Exercise requirements:
Report how many lines below include the string "there". Please keep the reply to that number.

***** Dataset *****

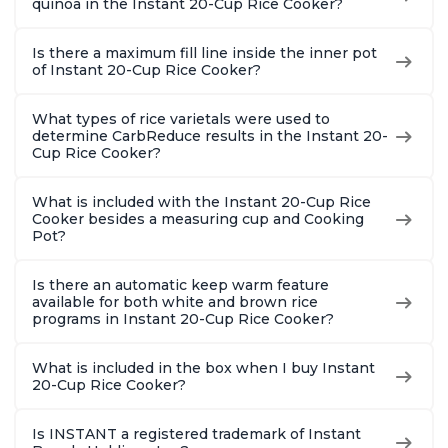
quinoa in the Instant 20-Cup Rice Cooker?
Is there a maximum fill line inside the inner pot
of Instant 20-Cup Rice Cooker?
What types of rice varietals were used to
determine CarbReduce results in the Instant 20-
Cup Rice Cooker?
What is included with the Instant 20-Cup Rice
Cooker besides a measuring cup and Cooking
Pot?
Is there an automatic keep warm feature
available for both white and brown rice
programs in Instant 20-Cup Rice Cooker?
What is included in the box when I buy Instant
20-Cup Rice Cooker?
Is INSTANT a registered trademark of Instant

*****

Answer to this exercise:
2